News flash: this disease totally effects major aspects of my life, and is not something I can just tuck away. It’s not something I can only acknowledge when it’s convenient to me.

Most days, yes, my pain is under control. However, it does flair up. The same with my nausea. And those two factors alone can severely interfere with my day-to-day life. It’s everything from what I can wear, to what I can eat, to even how much sleep I can get that night. This isn’t just on the “bad days.” So as much as I don’t want to admit how much of an influence my endometriosis has on me, I really can’t ignore it.

In order for me to truly live my life, I have to own my disease. By ignoring it, or pretending that it really has no effect over me is allowing it to rule over my life unchecked.

I’m choosing not to be on medication right now. Which means each cycle I’m going to experience terrible pain which will likely keep me bedridden. (Ok, let’s be honest, couch-ridden.) I have found myself more often than not, not wanting to talk to my instructors (or employers) before I’m sick because I somehow always believe that next time will be different. I’ll be able to push through it. I won’t be as sick. Then next time rolls around and I am that sick, and I really can’t push through it. And that’s ok. That’s life with endometriosis. I can’t force it to be something it’s not.

I had another choice to make: self-disclose my disease to the university and get assistance.
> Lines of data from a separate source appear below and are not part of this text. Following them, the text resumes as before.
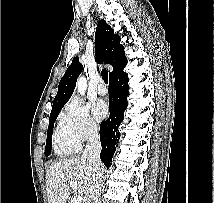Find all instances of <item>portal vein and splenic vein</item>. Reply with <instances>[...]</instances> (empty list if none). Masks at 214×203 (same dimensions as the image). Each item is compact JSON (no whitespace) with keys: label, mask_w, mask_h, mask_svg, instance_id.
I'll return each mask as SVG.
<instances>
[{"label":"portal vein and splenic vein","mask_w":214,"mask_h":203,"mask_svg":"<svg viewBox=\"0 0 214 203\" xmlns=\"http://www.w3.org/2000/svg\"><path fill=\"white\" fill-rule=\"evenodd\" d=\"M70 187L73 188V189H77V183L75 182H70L69 183ZM82 201V196L80 195H76L74 196V198L72 199L71 203H81Z\"/></svg>","instance_id":"18ae733b"}]
</instances>
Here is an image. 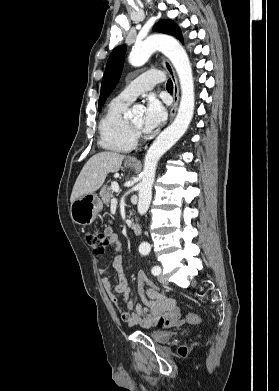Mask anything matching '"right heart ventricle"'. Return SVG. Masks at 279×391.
Segmentation results:
<instances>
[{
    "instance_id": "right-heart-ventricle-1",
    "label": "right heart ventricle",
    "mask_w": 279,
    "mask_h": 391,
    "mask_svg": "<svg viewBox=\"0 0 279 391\" xmlns=\"http://www.w3.org/2000/svg\"><path fill=\"white\" fill-rule=\"evenodd\" d=\"M130 102L113 98L99 122V143L102 148L114 152H128L137 144V137L131 130L126 111Z\"/></svg>"
}]
</instances>
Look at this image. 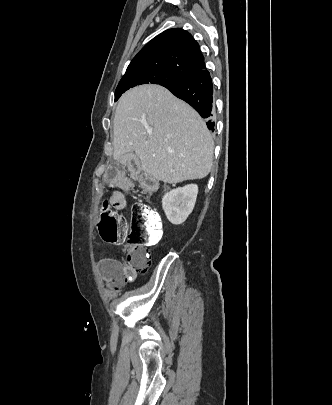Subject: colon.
<instances>
[{
    "label": "colon",
    "instance_id": "5ec220e1",
    "mask_svg": "<svg viewBox=\"0 0 332 405\" xmlns=\"http://www.w3.org/2000/svg\"><path fill=\"white\" fill-rule=\"evenodd\" d=\"M139 182L146 191H156L157 184L148 174H142ZM98 230L103 241L107 243L120 242L128 237L123 267L127 273L143 272L149 265L144 246L161 239L162 221L155 210L143 203L132 205L130 217L127 220L114 211L113 206L109 205V200H106L103 203Z\"/></svg>",
    "mask_w": 332,
    "mask_h": 405
}]
</instances>
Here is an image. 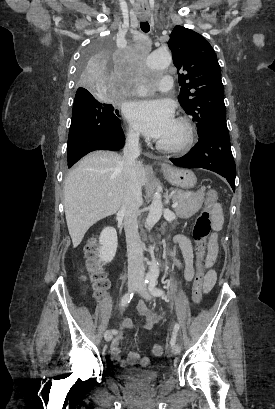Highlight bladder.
<instances>
[{"label": "bladder", "mask_w": 275, "mask_h": 409, "mask_svg": "<svg viewBox=\"0 0 275 409\" xmlns=\"http://www.w3.org/2000/svg\"><path fill=\"white\" fill-rule=\"evenodd\" d=\"M160 378V373L150 369L125 368L120 373V382H136L141 385L151 386Z\"/></svg>", "instance_id": "obj_1"}]
</instances>
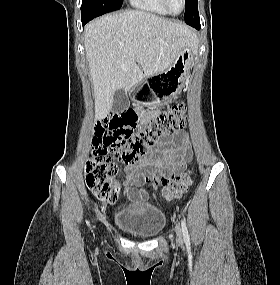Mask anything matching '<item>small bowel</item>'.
I'll return each instance as SVG.
<instances>
[{
	"instance_id": "1",
	"label": "small bowel",
	"mask_w": 280,
	"mask_h": 285,
	"mask_svg": "<svg viewBox=\"0 0 280 285\" xmlns=\"http://www.w3.org/2000/svg\"><path fill=\"white\" fill-rule=\"evenodd\" d=\"M152 114H145L143 121ZM191 158L192 152L185 133L176 132L172 137L164 135L162 140L150 149L149 154L140 157L134 163H126L128 196L135 201L147 200V190H136L133 186L146 184L155 188L164 184L182 172Z\"/></svg>"
}]
</instances>
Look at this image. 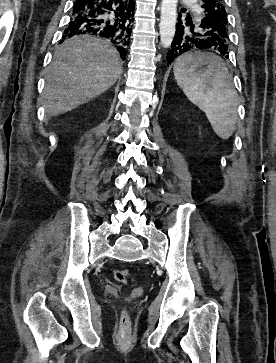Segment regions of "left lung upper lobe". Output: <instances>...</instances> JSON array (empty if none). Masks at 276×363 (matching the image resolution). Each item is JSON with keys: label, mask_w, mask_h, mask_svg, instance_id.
Returning a JSON list of instances; mask_svg holds the SVG:
<instances>
[{"label": "left lung upper lobe", "mask_w": 276, "mask_h": 363, "mask_svg": "<svg viewBox=\"0 0 276 363\" xmlns=\"http://www.w3.org/2000/svg\"><path fill=\"white\" fill-rule=\"evenodd\" d=\"M203 17L209 16L219 27V35L228 44V19L223 0H201Z\"/></svg>", "instance_id": "1"}]
</instances>
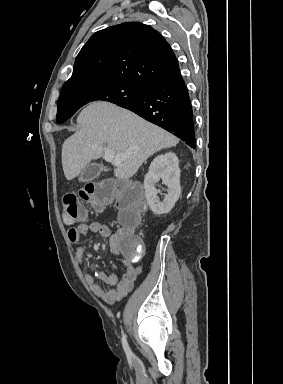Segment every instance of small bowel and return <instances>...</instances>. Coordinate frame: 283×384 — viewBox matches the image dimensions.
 I'll return each mask as SVG.
<instances>
[{"label":"small bowel","mask_w":283,"mask_h":384,"mask_svg":"<svg viewBox=\"0 0 283 384\" xmlns=\"http://www.w3.org/2000/svg\"><path fill=\"white\" fill-rule=\"evenodd\" d=\"M88 233L96 234L103 238L110 239V248L112 253H118V245L115 235L106 224L93 221L90 223H81L68 231V238L73 243H79ZM86 248L79 246L76 250V256L80 263H84ZM125 272L119 277L116 273H106L101 271L96 275L89 272L85 273V280L90 286L91 291L101 298L107 304H115L122 300L134 287V282L141 274L142 268L134 266L131 260L125 259ZM104 285L108 287H104Z\"/></svg>","instance_id":"1"}]
</instances>
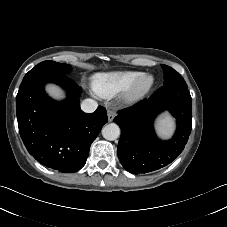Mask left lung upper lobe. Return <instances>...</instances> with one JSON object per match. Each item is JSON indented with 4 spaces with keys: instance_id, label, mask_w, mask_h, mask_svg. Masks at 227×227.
Here are the masks:
<instances>
[{
    "instance_id": "left-lung-upper-lobe-1",
    "label": "left lung upper lobe",
    "mask_w": 227,
    "mask_h": 227,
    "mask_svg": "<svg viewBox=\"0 0 227 227\" xmlns=\"http://www.w3.org/2000/svg\"><path fill=\"white\" fill-rule=\"evenodd\" d=\"M161 67L164 71V85L169 84H178V85H184L186 84L185 80L181 77V75L175 71L173 68L161 64Z\"/></svg>"
}]
</instances>
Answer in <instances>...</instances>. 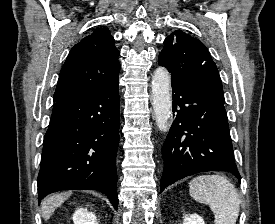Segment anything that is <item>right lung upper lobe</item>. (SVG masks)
Wrapping results in <instances>:
<instances>
[{"label": "right lung upper lobe", "instance_id": "cb5924a9", "mask_svg": "<svg viewBox=\"0 0 275 224\" xmlns=\"http://www.w3.org/2000/svg\"><path fill=\"white\" fill-rule=\"evenodd\" d=\"M119 51L109 30L98 28L70 51L59 75L54 102L82 97L118 83Z\"/></svg>", "mask_w": 275, "mask_h": 224}]
</instances>
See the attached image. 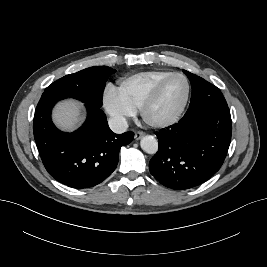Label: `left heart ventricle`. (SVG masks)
<instances>
[{
    "mask_svg": "<svg viewBox=\"0 0 267 267\" xmlns=\"http://www.w3.org/2000/svg\"><path fill=\"white\" fill-rule=\"evenodd\" d=\"M186 83L180 77L171 79L163 88L157 102L150 110L152 119H164L174 114L183 102Z\"/></svg>",
    "mask_w": 267,
    "mask_h": 267,
    "instance_id": "b2bd125f",
    "label": "left heart ventricle"
}]
</instances>
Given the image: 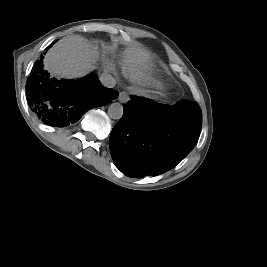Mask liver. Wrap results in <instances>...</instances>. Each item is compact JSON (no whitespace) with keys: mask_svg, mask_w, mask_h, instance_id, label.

And you know what, most if not all universities have people there who do nothing but help students in my situation. It’s the department of disability services. Now you may be shocked here, I know, because endometriosis is not considered a disability by the ADA. However, these offices help more than what we consider typical disabilities. I now have a record with the university stating that I have a chronic medical conditions — which is exactly what I have. By having this on record with the office of disability services, it shows that I’m acknowledging my condition, the university is acknowledging my condition, and that we’re taking steps together to accommodate for it in a way that my academic life will not suffer.
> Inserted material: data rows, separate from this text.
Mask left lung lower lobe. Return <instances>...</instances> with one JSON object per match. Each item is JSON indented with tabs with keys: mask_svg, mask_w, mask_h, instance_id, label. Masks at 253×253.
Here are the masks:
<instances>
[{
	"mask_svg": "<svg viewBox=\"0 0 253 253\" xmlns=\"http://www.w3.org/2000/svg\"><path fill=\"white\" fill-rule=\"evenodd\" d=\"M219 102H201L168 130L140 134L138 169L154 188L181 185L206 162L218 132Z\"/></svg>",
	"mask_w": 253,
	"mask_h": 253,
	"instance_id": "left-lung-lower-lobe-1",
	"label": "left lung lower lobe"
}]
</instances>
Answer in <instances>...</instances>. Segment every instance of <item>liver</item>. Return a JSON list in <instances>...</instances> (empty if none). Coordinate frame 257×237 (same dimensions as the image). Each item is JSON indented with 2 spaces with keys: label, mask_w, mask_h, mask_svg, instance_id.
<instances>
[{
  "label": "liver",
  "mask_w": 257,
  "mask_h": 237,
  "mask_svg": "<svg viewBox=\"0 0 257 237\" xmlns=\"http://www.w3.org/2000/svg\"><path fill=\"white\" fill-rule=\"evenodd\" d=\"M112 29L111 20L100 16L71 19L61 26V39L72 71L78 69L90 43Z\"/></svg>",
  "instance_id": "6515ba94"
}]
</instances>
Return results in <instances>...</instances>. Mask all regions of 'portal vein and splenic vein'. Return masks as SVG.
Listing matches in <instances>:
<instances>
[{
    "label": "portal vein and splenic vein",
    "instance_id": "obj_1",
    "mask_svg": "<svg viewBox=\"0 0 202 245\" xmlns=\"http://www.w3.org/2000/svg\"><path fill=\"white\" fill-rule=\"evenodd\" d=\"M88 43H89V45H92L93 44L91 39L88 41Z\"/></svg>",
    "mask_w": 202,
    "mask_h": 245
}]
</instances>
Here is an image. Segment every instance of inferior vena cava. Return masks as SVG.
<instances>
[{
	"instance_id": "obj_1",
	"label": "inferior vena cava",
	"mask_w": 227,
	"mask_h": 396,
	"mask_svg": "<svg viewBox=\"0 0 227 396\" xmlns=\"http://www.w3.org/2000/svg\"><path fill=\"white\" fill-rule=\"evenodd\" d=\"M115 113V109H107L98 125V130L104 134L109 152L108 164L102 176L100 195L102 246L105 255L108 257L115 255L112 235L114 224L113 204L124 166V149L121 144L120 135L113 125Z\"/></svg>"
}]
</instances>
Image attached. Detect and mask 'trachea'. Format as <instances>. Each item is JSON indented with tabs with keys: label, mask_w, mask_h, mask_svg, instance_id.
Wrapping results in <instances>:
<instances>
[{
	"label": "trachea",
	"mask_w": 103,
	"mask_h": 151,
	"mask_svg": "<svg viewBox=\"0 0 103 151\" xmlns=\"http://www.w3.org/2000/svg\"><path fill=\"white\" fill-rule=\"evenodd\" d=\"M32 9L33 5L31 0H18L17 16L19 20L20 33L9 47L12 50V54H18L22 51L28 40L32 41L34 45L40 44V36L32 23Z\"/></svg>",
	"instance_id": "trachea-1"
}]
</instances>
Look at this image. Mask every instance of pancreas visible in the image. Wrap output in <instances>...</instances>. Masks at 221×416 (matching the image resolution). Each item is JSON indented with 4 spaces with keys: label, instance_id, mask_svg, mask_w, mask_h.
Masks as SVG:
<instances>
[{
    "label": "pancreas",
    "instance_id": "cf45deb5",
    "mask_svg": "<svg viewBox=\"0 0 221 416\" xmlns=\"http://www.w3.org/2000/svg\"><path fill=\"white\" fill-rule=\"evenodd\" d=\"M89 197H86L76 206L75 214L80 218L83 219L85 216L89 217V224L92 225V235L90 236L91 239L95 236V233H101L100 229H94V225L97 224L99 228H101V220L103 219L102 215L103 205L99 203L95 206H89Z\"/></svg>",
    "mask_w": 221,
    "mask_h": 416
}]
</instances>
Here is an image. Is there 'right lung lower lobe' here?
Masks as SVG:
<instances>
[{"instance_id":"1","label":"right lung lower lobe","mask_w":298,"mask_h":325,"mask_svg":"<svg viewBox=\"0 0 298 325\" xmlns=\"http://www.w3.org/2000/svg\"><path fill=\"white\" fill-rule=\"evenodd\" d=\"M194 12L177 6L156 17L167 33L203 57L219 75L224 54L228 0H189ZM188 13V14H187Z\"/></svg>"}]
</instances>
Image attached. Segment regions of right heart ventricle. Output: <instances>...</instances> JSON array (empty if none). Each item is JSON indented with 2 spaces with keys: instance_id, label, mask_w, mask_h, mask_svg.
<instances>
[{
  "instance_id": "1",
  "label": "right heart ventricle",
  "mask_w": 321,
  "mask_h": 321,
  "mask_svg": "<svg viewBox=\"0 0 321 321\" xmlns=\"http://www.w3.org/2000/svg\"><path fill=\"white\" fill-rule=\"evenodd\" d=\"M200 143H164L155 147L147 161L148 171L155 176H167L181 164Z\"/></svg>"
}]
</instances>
What does this all mean? It means that now I have a letter to take to my professors stating, without my medical history detailed out, that I have a health condition that may interfere with my ability to come to class. This letter does not guarantee that I will get absolute leeway in regards to absences, but it’s intended to start a dialogue. It also allows some privacy because I don’t always want to explain to every single professor that hi, my lady parts are messed up. On top of all of this, they can help me get a better parking pass or even use a door-to-door shuttle service if I need it. So on those days when I don’t feel absolutely terrible, but am not able to walk to campus, I don’t have to miss class.

It has taken me a while, but I’m finally coming to terms that in order for me to take control over my disease, I’ve got to first accept that I have it and that it does effect my life, and secondly be big enough to acknowledge that and be proactive in setting up accommodations. I can’t treat endometriosis as something that limits my life, but more as challenges that I can indeed overcome. I can indeed develop a tool box so that I can still lead a full and fulfilling life. And I have to be ok with the fact that I cannot always do this alone — nor should I have to.